- _AIM OF THE EXERCISE_
Copying rule for the data below: pictures stay out, and only the lines from the one with "Pendidikan Anak Pesisir" down to the one with "Министерството", inclusive, are repeated exactly.

- _INFORMATION_
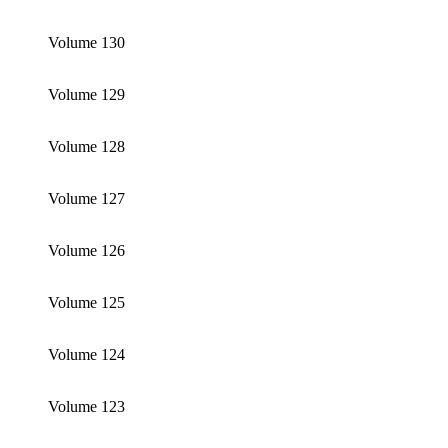
Volume 130
Volume 129
Volume 128
Volume 127
Volume 126
Volume 125
Volume 124
Volume 123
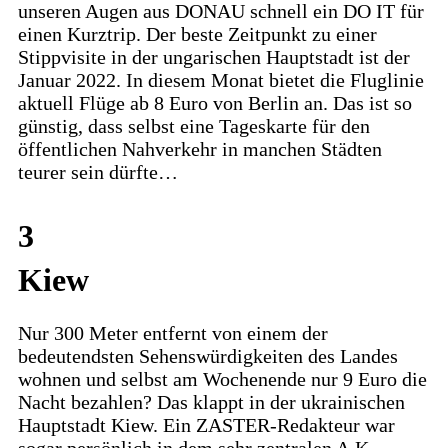
unseren Augen aus DONAU schnell ein DO IT für
einen Kurztrip. Der beste Zeitpunkt zu einer
Stippvisite in der ungarischen Hauptstadt ist der
Januar 2022. In diesem Monat bietet die Fluglinie
aktuell Flüge ab 8 Euro von Berlin an. Das ist so
günstig, dass selbst eine Tageskarte für den
öffentlichen Nahverkehr in manchen Städten
teurer sein dürfte…
3
Kiew
Nur 300 Meter entfernt von einem der
bedeutendsten Sehenswürdigkeiten des Landes
wohnen und selbst am Wochenende nur 9 Euro die
Nacht bezahlen? Das klappt in der ukrainischen
Hauptstadt Kiew. Ein ZASTER-Redakteur war
sogar persönlich in dem sehr zentralen A.K.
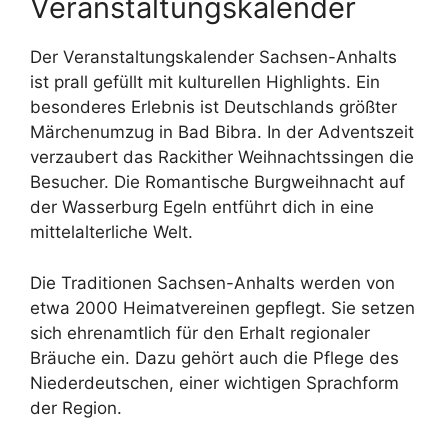
Veranstaltungskalender
Der Veranstaltungskalender Sachsen-Anhalts
ist prall gefüllt mit kulturellen Highlights. Ein
besonderes Erlebnis ist Deutschlands größter
Märchenumzug in Bad Bibra. In der Adventszeit
verzaubert das Rackither Weihnachtssingen die
Besucher. Die Romantische Burgweihnacht auf
der Wasserburg Egeln entführt dich in eine
mittelalterliche Welt.
Die Traditionen Sachsen-Anhalts werden von
etwa 2000 Heimatvereinen gepflegt. Sie setzen
sich ehrenamtlich für den Erhalt regionaler
Bräuche ein. Dazu gehört auch die Pflege des
Niederdeutschen, einer wichtigen Sprachform
der Region.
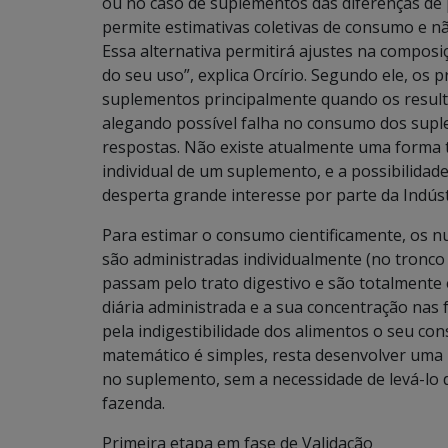
ou no caso de suplementos das diferenças de p
permite estimativas coletivas de consumo e nã
Essa alternativa permitirá ajustes na composiç
do seu uso”, explica Orcírio. Segundo ele, o
suplementos principalmente quando os resul
alegando possível falha no consumo dos suple
respostas. Não existe atualmente uma forma 
individual de um suplemento, e a possibilidade
desperta grande interesse por parte da Indús
Para estimar o consumo cientificamente, os nut
são administradas individualmente (no tronco 
passam pelo trato digestivo e são totalmente 
diária administrada e a sua concentração nas 
pela indigestibilidade dos alimentos o seu c
matemático é simples, resta desenvolver uma
no suplemento, sem a necessidade de levá-lo d
fazenda.
Primeira etapa em fase de Validação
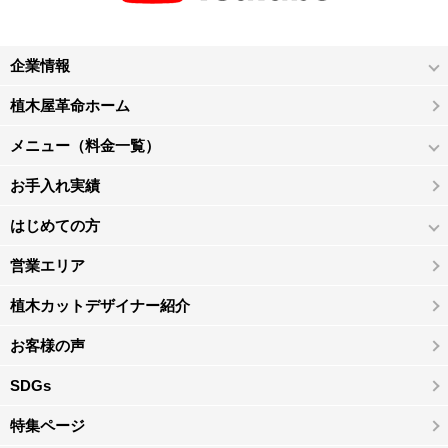
企業情報
植木屋革命ホーム
メニュー（料金一覧）
お手入れ実績
はじめての方
営業エリア
植木カットデザイナー紹介
お客様の声
SDGs
特集ページ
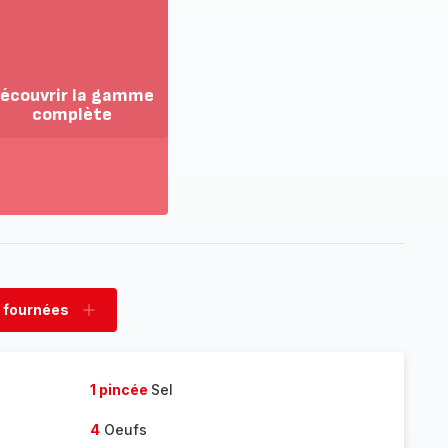
écouvrir la gamme
complète
ir
us...
couvrir
amme
mplète
 fournées
rimer
Ajouter
nées
fournées
1 pincée
Sel
4
Oeufs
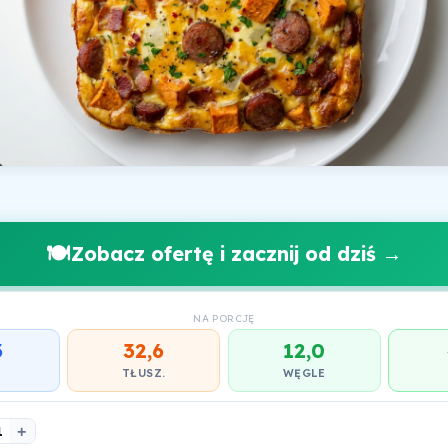
🍽️
Zobacz ofertę i zacznij od dziś →
NA PORCJĘ
3
32,6
12,0
.
TŁUSZ.
WĘGLE
1
+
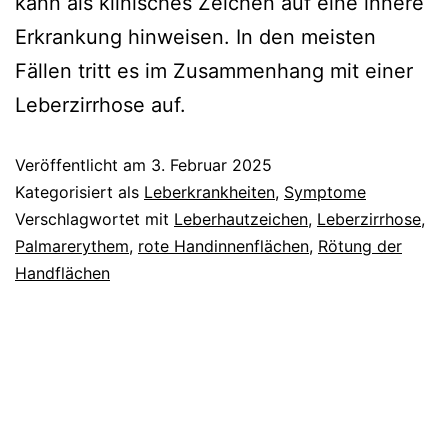
kann als klinisches Zeichen auf eine innere
Erkrankung hinweisen. In den meisten
Fällen tritt es im Zusammenhang mit einer
Leberzirrhose auf.
Veröffentlicht am
3. Februar 2025
Kategorisiert als
Leberkrankheiten
,
Symptome
Verschlagwortet mit
Leberhautzeichen
,
Leberzirrhose
,
Palmarerythem
,
rote Handinnenflächen
,
Rötung der
Handflächen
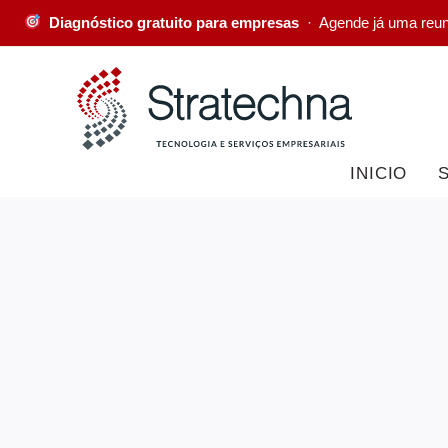
Diagnóstico gratuito para empresas
· Agende já uma reu
INICIO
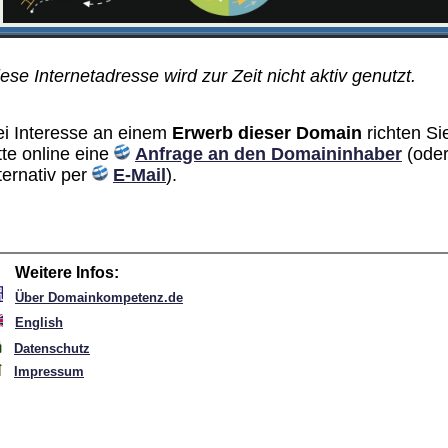
ese Internetadresse wird zur Zeit nicht aktiv genutzt.
ei Interesse an einem
Erwerb dieser Domain
richten Si
tte online eine
Anfrage an den Domain­inhaber
(ode
ternativ per
E-Mail
).
Weitere Infos:
Über Domainkompetenz.de
English
Datenschutz
Impressum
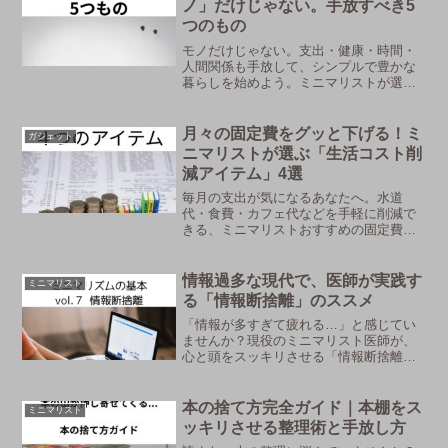
ノ」だけじゃない。手放すべき5
つのもの
モノだけじゃない。支出・健康・時間・
人間関係も手放して、シンプルで豊かな
暮らしを始めよう。ミニマリストが選ん
だ「捨てて良かったもの」5選。
月々の固定費をグッと下げる！ミ
ガジェット
ニマリストが選ぶ「生活コスト削
減アイテム」4選
毎月の支出が気になるあなたへ。水道
代・食費・カフェ代などを手軽に削減で
きる、ミニマリストおすすめの固定費節
約アイテムを紹介します。生活の質を落
とさずにお金を守るヒント満載！
情報過多な現代で、医師が実践す
ミニマリスト
る「情報断捨離」のススメ
「情報が多すぎて疲れる…」と感じてい
ませんか？現役のミニマリスト医師が、
心と頭をスッキリさせる「情報断捨離」
の具体的な方法を解説します。情報に振
り回されない、本質を見つめた豊かな生
活を送りましょう。
本の捨て方完全ガイド｜本棚をス
ミニマリスト
ッキリさせる整理術と手放し方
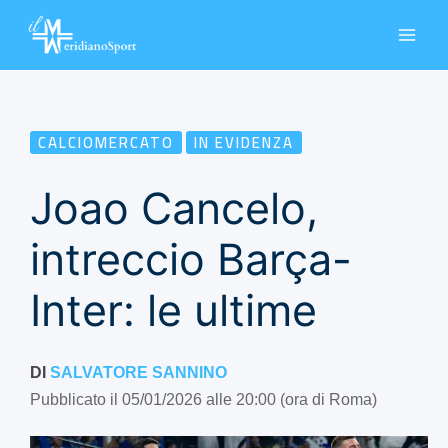
Vai
al
contenuto
CALCIOMERCATO
IN EVIDENZA
Joao Cancelo,
intreccio Barça-
Inter: le ultime
DI
SALVATORE SANNINO
Pubblicato il 05/01/2026 alle 20:00 (ora di Roma)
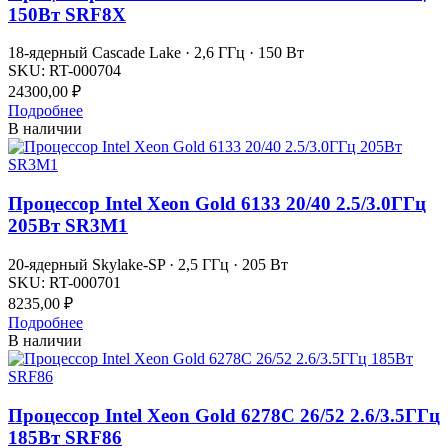
150Вт SRF8X
18-ядерный Cascade Lake · 2,6 ГГц · 150 Вт
SKU:
RT-000704
24300,00
₽
Подробнее
В наличии
Процессор Intel Xeon Gold 6133 20/40 2.5/3.0ГГц
205Вт SR3M1
20-ядерный Skylake-SP · 2,5 ГГц · 205 Вт
SKU:
RT-000701
8235,00
₽
Подробнее
В наличии
Процессор Intel Xeon Gold 6278С 26/52 2.6/3.5ГГц
185Вт SRF86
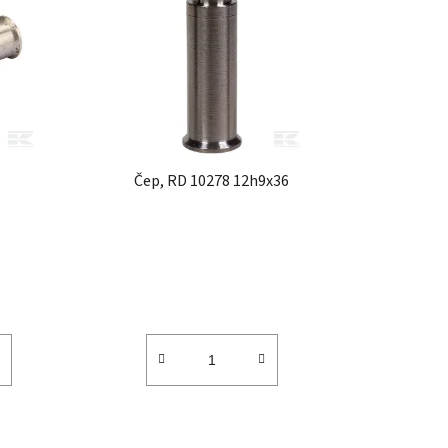
í
p
r
o
d
u
k
Čep, RD 10278 12h9x36
t
ů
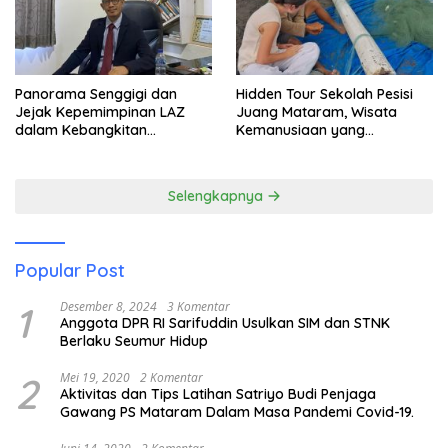
Panorama Senggigi dan
Hidden Tour Sekolah Pesisi
Jejak Kepemimpinan LAZ
Juang Mataram, Wisata
dalam Kebangkitan
Kemanusiaan yang
Pariwisata
Membuka Mata tentang
Pendidikan Anak Pesisir
Selengkapnya
Popular Post
1
Desember 8, 2024
3 Komentar
Anggota DPR RI Sarifuddin Usulkan SIM dan STNK
Berlaku Seumur Hidup
2
Mei 19, 2020
2 Komentar
Aktivitas dan Tips Latihan Satriyo Budi Penjaga
Gawang PS Mataram Dalam Masa Pandemi Covid-19.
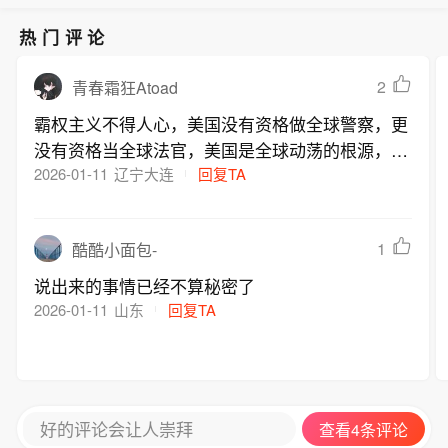
热门评论
2
青春霜狂Atoad
霸权主义不得人心，美国没有资格做全球警察，更
没有资格当全球法官，美国是全球动荡的根源，破
坏世界和平的主要元凶
2026-01-11
辽宁大连
回复TA
1
酷酷小面包-
说出来的事情已经不算秘密了
2026-01-11
山东
回复TA
好的评论会让人崇拜
查看4条评论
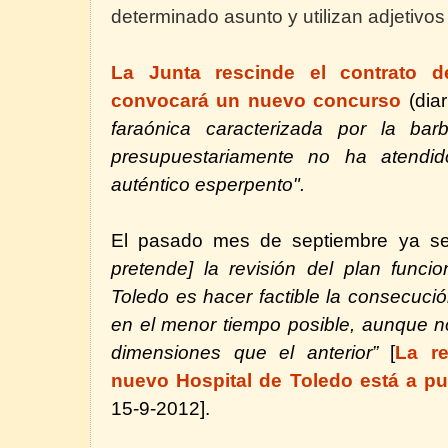
determinado asunto y utilizan adjetiv
La Junta rescinde el contrato d
convocará un nuevo concurso
(dia
faraónica caracterizada por la bar
presupuestariamente no ha atendid
auténtico esperpento".
El pasado mes de septiembre ya s
pretende]
la revisión del plan funcio
Toledo es hacer factible la consecuci
en el menor tiempo posible, aunque n
dimensiones que el anterior”
[
La re
nuevo Hospital de Toledo está a p
15-9-2012].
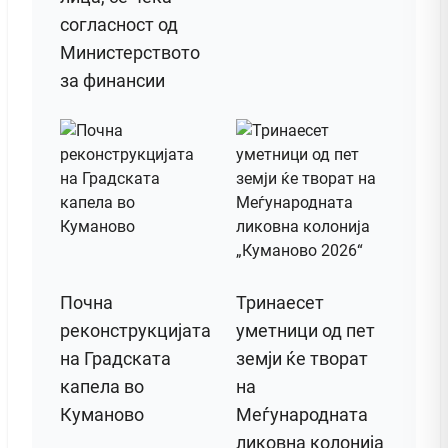
согласност од
Министерството
за финансии
Почна
Тринаесет
реконструкцијата
уметници од пет
на Градската
земји ќе творат
капела во
на
Куманово
Меѓународната
ликовна колонија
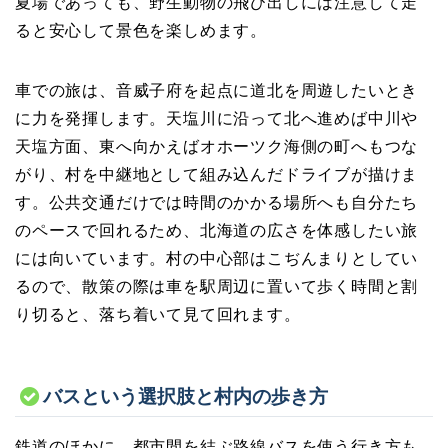
夏場であっても、野生動物の飛び出しには注意して走
ると安心して景色を楽しめます。
車での旅は、音威子府を起点に道北を周遊したいとき
に力を発揮します。天塩川に沿って北へ進めば中川や
天塩方面、東へ向かえばオホーツク海側の町へもつな
がり、村を中継地として組み込んだドライブが描けま
す。公共交通だけでは時間のかかる場所へも自分たち
のペースで回れるため、北海道の広さを体感したい旅
には向いています。村の中心部はこぢんまりとしてい
るので、散策の際は車を駅周辺に置いて歩く時間と割
り切ると、落ち着いて見て回れます。
バスという選択肢と村内の歩き方
鉄道のほかに、都市間を結ぶ路線バスを使う行き方も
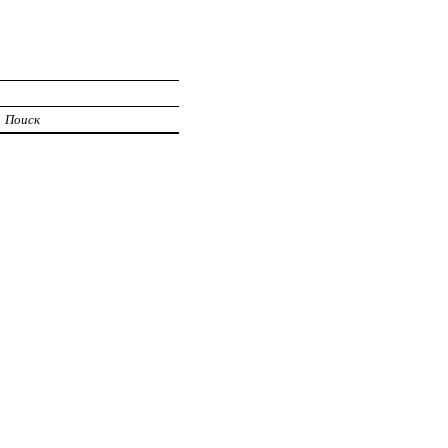
Поиск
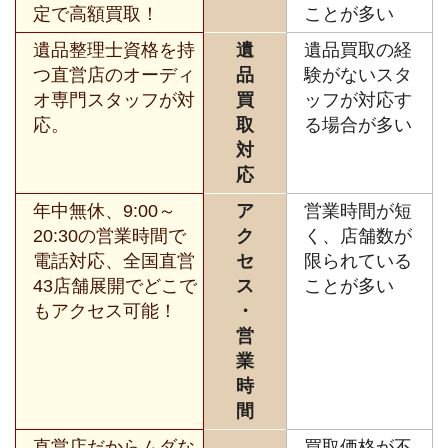
定で高額買取！
ことが多い
遺品整理士資格を持
遺
遺品買取の経
つ直営店のオーディ
品
験がないスタ
オ専門スタッフが対
買
ッフが対応す
応。
取
る場合が多い
対
応
年中無休、9:00～
ア
営業時間が短
20:30の営業時間で
ク
く、店舗数が
電話対応、全国直営
セ
限られている
43店舗展開でどこで
ス
ことが多い
もアクセス可能！
・
営
業
時
間
直営店だからムダな
買取価格が不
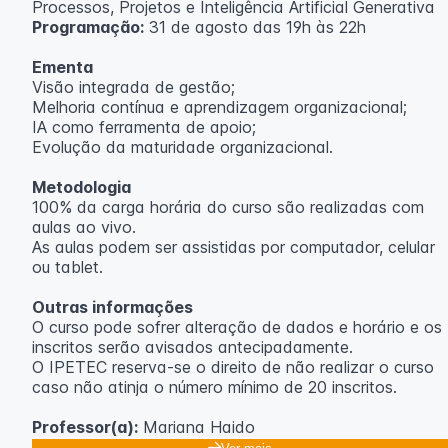
Processos, Projetos e Inteligência Artificial Generativa
Programação:
31 de agosto das 19h às 22h
Ementa
Visão integrada de gestão;
Melhoria contínua e aprendizagem organizacional;
IA como ferramenta de apoio;
Evolução da maturidade organizacional.
Metodologia
100% da carga horária do curso são realizadas com
aulas ao vivo.
As aulas podem ser assistidas por computador, celular
ou tablet.
Outras informações
O curso pode sofrer alteração de dados e horário e os
inscritos serão avisados ​​antecipadamente.
O IPETEC reserva-se o direito de não realizar o curso
caso não atinja o número mínimo de 20 inscritos.
Professor(a):
Mariana Haido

- _RESPONSE TO THE EXERCISE_
Pendidikan Anak Pesisir
Selengkapnya
Popular Post
1
Desember 8, 2024
3 Komentar
Anggota DPR RI Sarifuddin Usulkan SIM dan STNK
Berlaku Seumur Hidup
2
Mei 19, 2020
2 Komentar
Aktivitas dan Tips Latihan Satriyo Budi Penjaga
Gawang PS Mataram Dalam Masa Pandemi Covid-19.
热门评论
2
青春霜狂Atoad
霸权主义不得人心，美国没有资格做全球警察，更
没有资格当全球法官，美国是全球动荡的根源，破
坏世界和平的主要元凶
2026-01-11
辽宁大连
回复TA
1
酷酷小面包-
说出来的事情已经不算秘密了
2026-01-11
山东
回复TA
好的评论会让人崇拜
查看4条评论
determinado asunto y utilizan adjetiv
La Junta rescinde el contrato d
convocará un nuevo concurso
(dia
faraónica caracterizada por la bar
presupuestariamente no ha atendid
auténtico esperpento".
El pasado mes de septiembre ya s
pretende]
la revisión del plan funcio
Toledo es hacer factible la consecuci
en el menor tiempo posible, aunque n
dimensiones que el anterior”
[
La re
nuevo Hospital de Toledo está a p
15-9-2012].
согласност од
Министерството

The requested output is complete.